Export and import of generic Python models.

This module defines generic filesystem format for Python models and provides utilities for saving and loading to and from this format. The format is self contained in the sense that it includes all necessary information for anyone to load it and use it. Dependencies are either stored directly with the model or referenced via a Conda environment.

The convention for pyfunc models is to have a predict method or function with the following signature:

predict(data: pandas.DataFrame) -> numpy.ndarray | pandas.Series | pandas.DataFrame

This convention is relied on by other MLflow components.

Pyfunc model format is defined as a directory structure containing all required data, code, and configuration:

        ./MLmodel: configuration
        <code>: code packaged with the model (specified in the MLmodel file)
        <data>: data packaged with the model (specified in the MLmodel file)
        <env>: Conda environment definition (specified in the MLmodel file)

It must contain MLmodel file in its root with “python_function” format with the following parameters:

  • loader_module [required]:

    Python module that can load the model.
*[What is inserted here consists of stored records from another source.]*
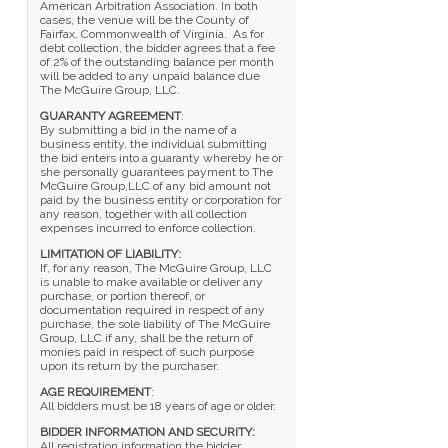
American Arbitration Association. In both
cases, the venue will be the County of
Fairfax, Commonwealth of Virginia. As for
debt collection, the bidder agrees that a fee
of 2% of the outstanding balance per month
will be added to any unpaid balance due
The McGuire Group, LLC.
GUARANTY AGREEMENT
:
By submitting a bid in the name of a
business entity, the individual submitting
the bid enters into a guaranty whereby he or
she personally guarantees payment to The
McGuire Group,LLC of any bid amount not
paid by the business entity or corporation for
any reason, together with all collection
expenses incurred to enforce collection.
LIMITATION OF LIABILITY:
If, for any reason, The McGuire Group, LLC
is unable to make available or deliver any
purchase, or portion thereof, or
documentation required in respect of any
purchase, the sole liability of The McGuire
Group, LLC if any, shall be the return of
monies paid in respect of such purpose
upon its return by the purchaser.
AGE REQUIREMENT
:
All bidders must be 18 years of age or older.
BIDDER INFORMATION AND SECURITY:
All registration information the bidder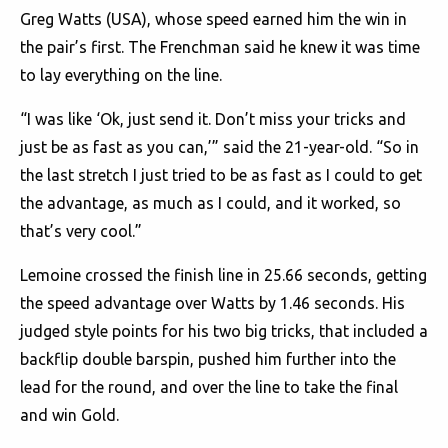
Greg Watts (USA), whose speed earned him the win in
the pair’s first. The Frenchman said he knew it was time
to lay everything on the line.
“I was like ‘Ok, just send it. Don’t miss your tricks and
just be as fast as you can,’” said the 21-year-old. “So in
the last stretch I just tried to be as fast as I could to get
the advantage, as much as I could, and it worked, so
that’s very cool.”
Lemoine crossed the finish line in 25.66 seconds, getting
the speed advantage over Watts by 1.46 seconds. His
judged style points for his two big tricks, that included a
backflip double barspin, pushed him further into the
lead for the round, and over the line to take the final
and win Gold.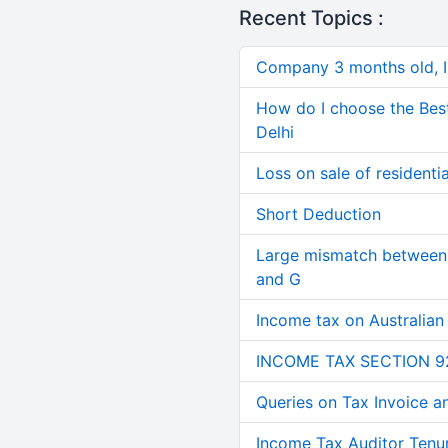
Recent Topics :
Company 3 months old, IN
How do I choose the Bes
Delhi
Loss on sale of residential
Short Deduction
Large mismatch between 
and G
Income tax on Australian
INCOME TAX SECTION 9
Queries on Tax Invoice 
Income Tax Auditor Tenu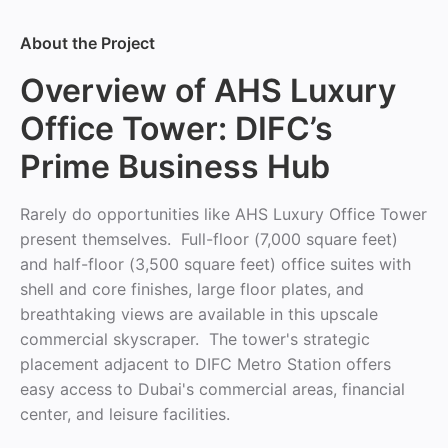
About the Project
Overview of AHS Luxury
Office Tower: DIFC’s
Prime Business Hub
Rarely do opportunities like AHS Luxury Office Tower
present themselves. Full-floor (7,000 square feet)
and half-floor (3,500 square feet) office suites with
shell and core finishes, large floor plates, and
breathtaking views are available in this upscale
commercial skyscraper. The tower's strategic
placement adjacent to DIFC Metro Station offers
easy access to Dubai's commercial areas, financial
center, and leisure facilities.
Expected as module identifier e.g. mlflow.sklearn, it will be imported via importlib.import_module. The imported module must contain function with the following signature:

    load_pyfunc(path: string) -> <pyfunc model>

    The path argument is specified by the data parameter and may refer to a file or directory.

  • code [optional]:

    Relative path to a directory containing the code packaged with this model. All files and directories inside this directory are added to the Python path prior to importing the model loader.

  • data [optional]:

    Relative path to a file or directory containing model data. The path is passed to the model loader.

  • env [optional]:

    Relative path to an exported Conda environment. If present this environment should be activated prior to running the model.


>tree example/sklearn_iris/mlruns/run1/outputs/linear-lr
├── MLmodel
├── code
│   ├──
├── data
│   └── model.pkl
└── mlflow_env.yml

>cat example/sklearn_iris/mlruns/run1/outputs/linear-lr/MLmodel
  code: code
  data: data/model.pkl
  loader_module: mlflow.sklearn
  env: mlflow_env.yml
  main: sklearn_iris
mlflow.pyfunc.add_to_model(model, loader_module, data=None, code=None, env=None)

Add a pyfunc spec to the model configuration.

Defines pyfunc configuration schema. Caller can use this to create a valid pyfunc model flavor out of an existing directory structure. For example, other model flavors can use this to specify how to use their output as a pyfunc.

NOTE: all paths are relative to the exported model root directory.

  • loader_module – The module to be used to load the model.
  • model – Existing model.
  • data – Path to the model data.
  • code – Path to the code dependencies.
  • env – Conda environment.

Updated model configuration.

mlflow.pyfunc.get_module_loader_src(src_path, dst_path)

Generate Python source of the model loader.

Model loader contains load_pyfunc method with no parameters. It hardcodes model loading of the given model into a Python source. This is done so that the exported model has no unnecessary dependencies on MLflow or any other configuration file format or parsing library.

  • src_path – Current path to the model.
  • dst_path – Relative or absolute path where the model will be stored in the deployment

environment. :return: Python source code of the model loader as string.

mlflow.pyfunc.load_pyfunc(path, run_id=None)

Load a model stored in Python function format.

mlflow.pyfunc.log_model(artifact_path, **kwargs)

Export model in Python function form and log it with current MLflow tracking service.

Model is exported by calling @save_model and logging the result with @tracking.log_output_files.

mlflow.pyfunc.save_model(dst_path, loader_module, data_path=None, code_path=(), conda_env=None, model=<mlflow.models.Model object>)

Export model as a generic Python function model.

  • dst_path – Path where the model is stored.
  • loader_module – The module to be used to load the model.
  • data_path – Path to a file or directory containing model data.
  • code_path – List of paths (file or dir) contains code dependencies not present in

the environment. Every path in the code_path is added to the Python path before the model is loaded. :param conda_env: Path to the Conda environment definition. This environment is activated prior to running model code. :return: Model configuration containing model info.

mlflow.pyfunc.spark_udf(spark, path, run_id=None, result_type='double')

Return a Spark UDF that can be used to invoke the Python function formatted model.

Parameters passed to the UDF are forwarded to the model as a DataFrame where the names are simply ordinals (0, 1, …).


predict = mlflow.pyfunc.spark_udf(spark, "/my/local/model")
df.withColumn("prediction", predict("name", "age")).show()
  • spark – A SparkSession object.
  • path – A path containing a pyfunc model.
  • run_id – ID of the run that produced this model. If provided, run_id is used to

retrieve the model logged with MLflow. :param result_type: Spark UDF type returned by the model’s prediction method. Default double.